EmpaToM trial sequence. In each trial, the participant is presented with an autobiographical narration that could vary on two dimensions (emotionality of the video: neutral vs. emotionally negative; ToM requirement: videos with and without ToM demand). After each video, participants rated their own affect (valence rating) and their compassion for the person in the video. This is followed by, a question either requiring mental state inference (for videos with ToM demand) or factual reasoning (for videos without ToM demand), and a prosociality rating (adapted from Kanske et al.33). Note that the exemplary images depicted in this figure are not based on the original video stimuli used in the EmpaToM task but, due to license restrictions, have been replaced with re-staged images showing (a meanwhile much younger version of) one of the authors.

Data analysis

Data analysis was carried out using MATLAB (MathWorks, Inc., Natick, Massachusetts, United States) and R55. Graphs depicting density plots were prepared using raincloud plots56. Data and analysis code for this study can be found on the Open Science Framework (https://osf.io/tu2gj/?view_only=f285308c035d451ca2fce5f3788f97e3).

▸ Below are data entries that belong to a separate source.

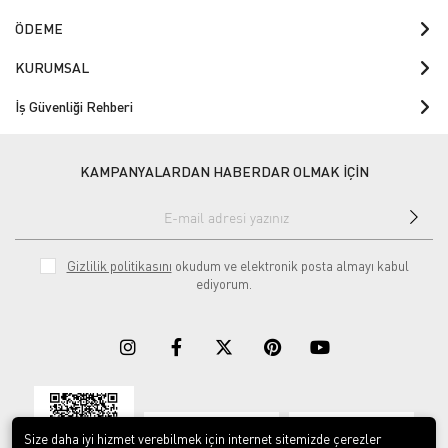
ÖDEME
KURUMSAL
İş Güvenliği Rehberi
KAMPANYALARDAN HABERDAR OLMAK İÇİN
Gizlilik politikasını
okudum ve elektronik posta almayı kabul
ediyorum.
Download on the
Download on
App Store
Google play
Size daha iyi hizmet verebilmek için internet sitemizde çerezler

Empathy and prosocial decisions

In order to replicate previous findings on prosociality following an empathy induction, we conducted a paired t-test of prosocial decisions between the neutral and emotional video condition that have been shown to differ strongly in ratings of empathic affect sharing34. As the paired differences were not normally distributed, we additionally calculated a nonparametric Wilcoxon signed-rank test. To investigate effects of interindividual differences, we conducted Spearman correlations between participant-wise mean valence- and prosociality ratings for the two video conditions (negatively emotional vs. neutral), respectively. Moreover, to test for a correlation of valence- and prosociality ratings on an intraindividual level, we calculated a Spearman correlation between the valence- and prosociality ratings for every participant and conducted a Wilcoxon signed-rank test against zero.

Mentalizing and prosocial decisions

In order to investigate our hypothesis that correct mental state inferences support an increase in prosociality, we conducted a repeated measures ANOVA of the prosocial decisions with the two within-subjects factors accuracy (correctly vs. incorrectly answered question) and question type (mentalizing vs. factual reasoning). We expected a two-way interaction in such a way that prosocial decisions are increased after correct mental state inferences as compared to incorrect inferences while such a difference is absent in factual reasoning. As ANOVA assumptions were violated (normality of residuals and homogeneity of variances), we conducted a robust linear mixed-effects model to corroborate our ANOVA findings. The mixed-effects model included random intercepts, fixed effects predictors factors (question type: mentalizing vs. factual reasoning; accuracy: correctly vs. incorrectly answered question) and their interaction. To examine interindividual differences, we applied a Kendall correlation between person-wise mean accuracy- and prosociality ratings for the two question conditions (mentalizing vs. factual reasoning), respectively. We used a Kendall correlation because, compared to Spearman correlations, it can handle ties in ranks.